(Data extracted from a collection)
##############################
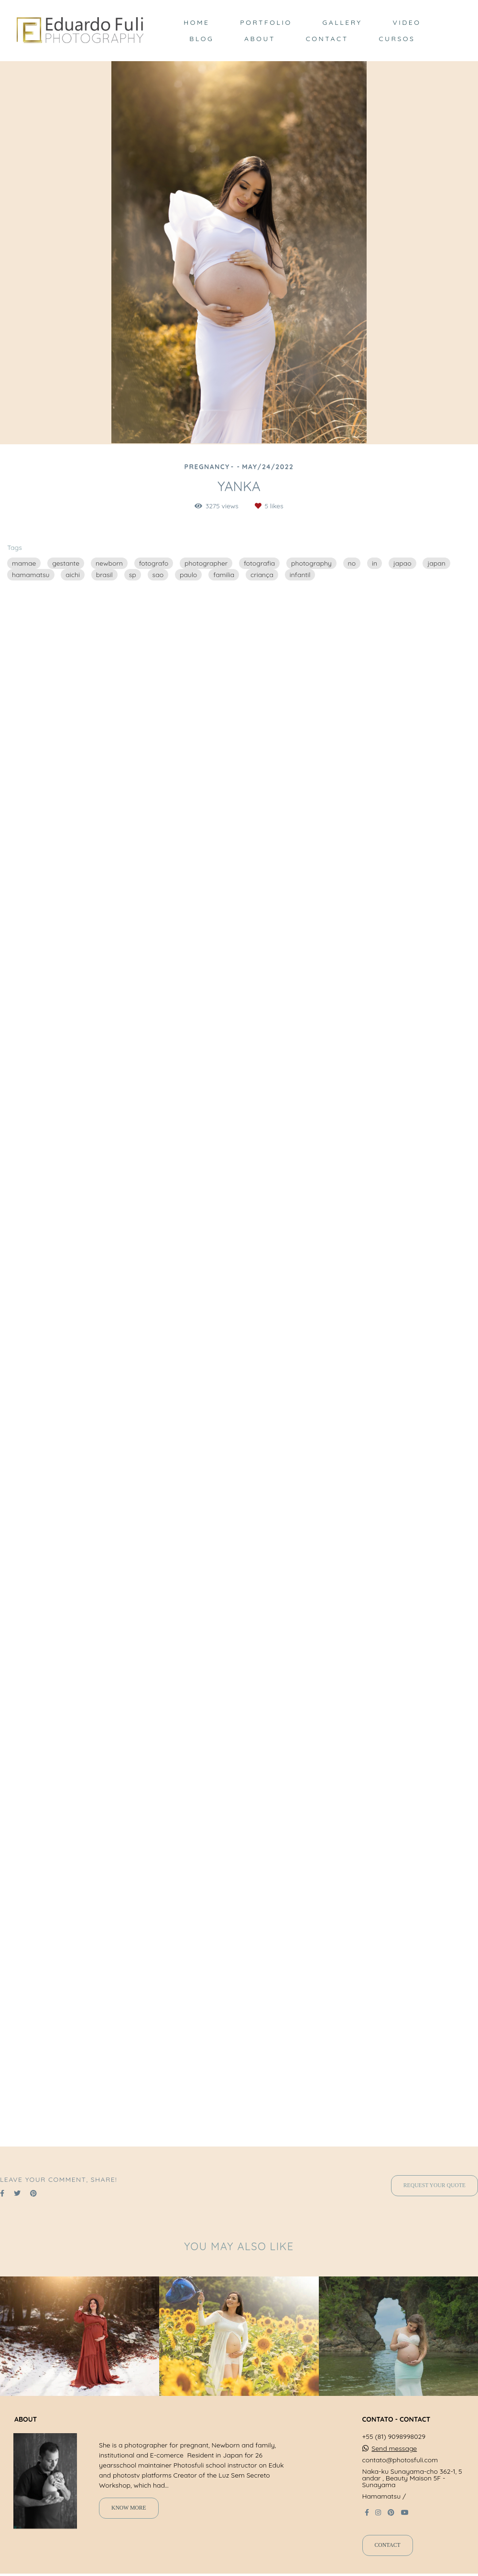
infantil (300, 574)
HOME (196, 22)
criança (261, 574)
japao (402, 563)
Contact (388, 2545)
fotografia (259, 563)
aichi (72, 574)
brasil (104, 574)
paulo (188, 574)
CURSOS (397, 38)
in (374, 563)
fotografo (154, 563)
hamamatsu (31, 574)
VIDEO (406, 22)
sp (132, 574)
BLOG (201, 38)
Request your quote (434, 2185)
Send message (394, 2448)
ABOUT (259, 38)
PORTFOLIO (266, 22)
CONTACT (327, 38)
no (352, 563)
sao (158, 574)
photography (311, 563)
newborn (109, 563)
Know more (128, 2508)
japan (436, 563)
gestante (65, 563)
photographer (206, 563)
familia (223, 574)
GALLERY (342, 22)
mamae (24, 563)
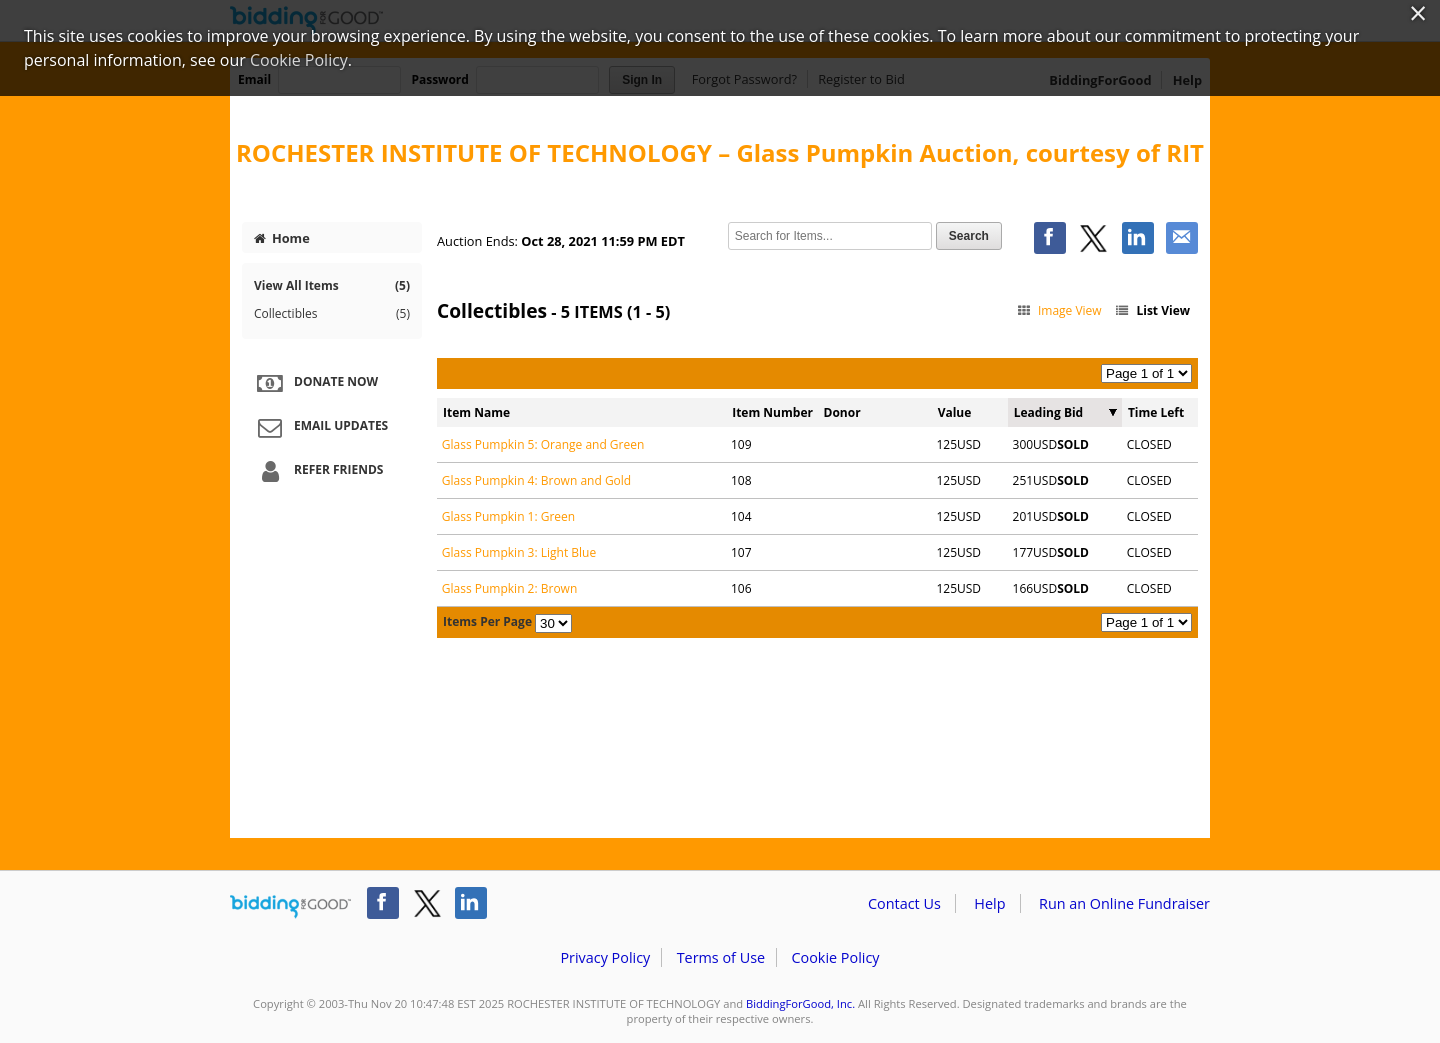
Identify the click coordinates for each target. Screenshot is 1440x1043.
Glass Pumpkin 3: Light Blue (519, 552)
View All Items (332, 285)
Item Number (772, 412)
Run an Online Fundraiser (1124, 903)
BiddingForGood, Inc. (800, 1003)
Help (989, 903)
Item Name (476, 412)
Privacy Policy (605, 957)
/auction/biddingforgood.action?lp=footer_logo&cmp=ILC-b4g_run (290, 907)
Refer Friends (317, 471)
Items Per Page (487, 621)
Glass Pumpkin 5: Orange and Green (543, 444)
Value (955, 412)
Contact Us (904, 903)
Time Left (1156, 412)
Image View (1058, 310)
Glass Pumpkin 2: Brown (509, 588)
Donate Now (315, 383)
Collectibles (332, 314)
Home (282, 238)
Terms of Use (721, 957)
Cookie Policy (835, 957)
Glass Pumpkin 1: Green (508, 516)
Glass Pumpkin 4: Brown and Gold (536, 480)
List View (1152, 310)
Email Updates (320, 427)
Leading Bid (1048, 412)
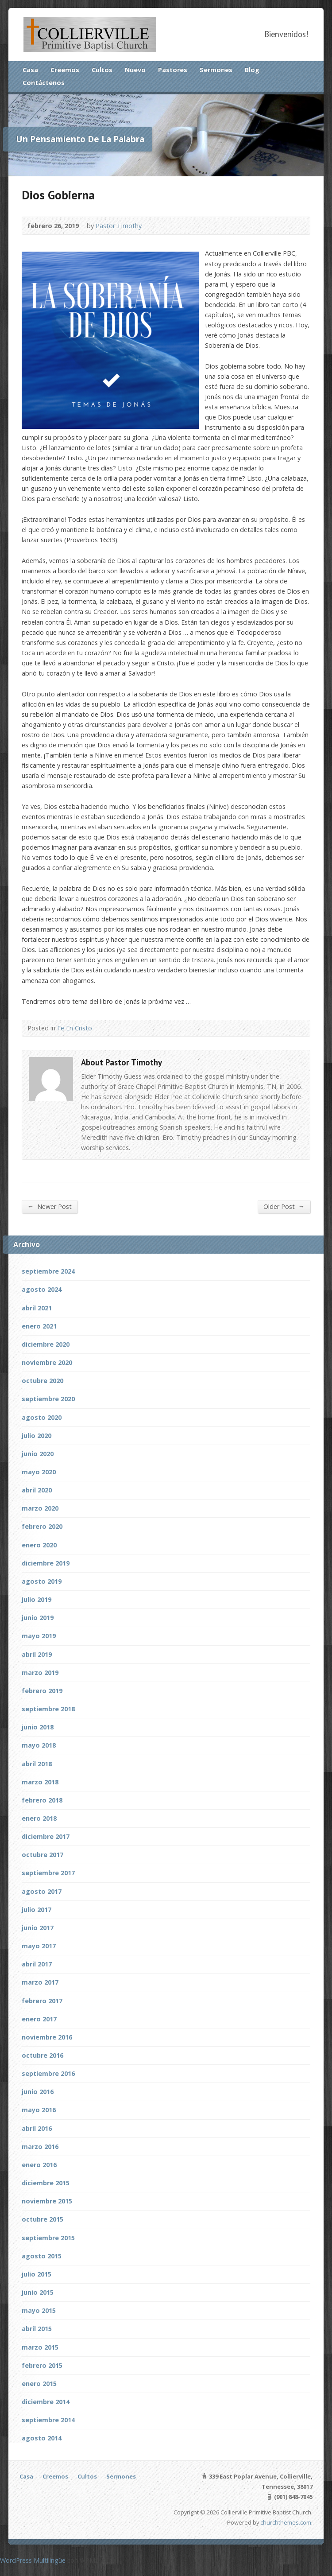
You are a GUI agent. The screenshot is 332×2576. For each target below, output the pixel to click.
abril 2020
##############################
Action item:
All entries above are to be reproduced exactly, with no pictures.

Result for this exercise:
infantil (300, 574)
HOME (196, 22)
criança (261, 574)
japao (402, 563)
Contact (388, 2545)
fotografia (259, 563)
aichi (72, 574)
brasil (104, 574)
paulo (188, 574)
CURSOS (397, 38)
in (374, 563)
fotografo (154, 563)
hamamatsu (31, 574)
VIDEO (406, 22)
sp (132, 574)
BLOG (201, 38)
Request your quote (434, 2185)
Send message (394, 2448)
ABOUT (259, 38)
PORTFOLIO (266, 22)
CONTACT (327, 38)
no (352, 563)
sao (158, 574)
photography (311, 563)
newborn (109, 563)
Know more (128, 2508)
japan (436, 563)
gestante (65, 563)
photographer (206, 563)
familia (223, 574)
GALLERY (342, 22)
mamae (24, 563)
Identify the click coordinates for each target. Screenshot is 1440x1043.
Glass Pumpkin 3: Light Blue (519, 552)
View All Items (332, 285)
Item Number (772, 412)
Run an Online Fundraiser (1124, 903)
BiddingForGood, Inc. (800, 1003)
Help (989, 903)
Item Name (476, 412)
Privacy Policy (605, 957)
/auction/biddingforgood.action?lp=footer_logo&cmp=ILC-b4g_run (290, 907)
Refer Friends (317, 471)
Items Per Page (487, 621)
Glass Pumpkin 5: Orange and Green (543, 444)
Value (955, 412)
Contact Us (904, 903)
Time Left (1156, 412)
Image View (1058, 310)
Glass Pumpkin 2: Brown (509, 588)
Donate Now (315, 383)
Collectibles (332, 314)
Home (282, 238)
Terms of Use (721, 957)
Cookie Policy (835, 957)
Glass Pumpkin 1: Green (508, 516)
Glass Pumpkin 4: Brown and Gold (536, 480)
List View (1152, 310)
Email Updates (320, 427)
Leading Bid (1048, 412)
You are a GUI agent. The screenshot is 332×2576. For each target below, output the pixel to click.
abril 2020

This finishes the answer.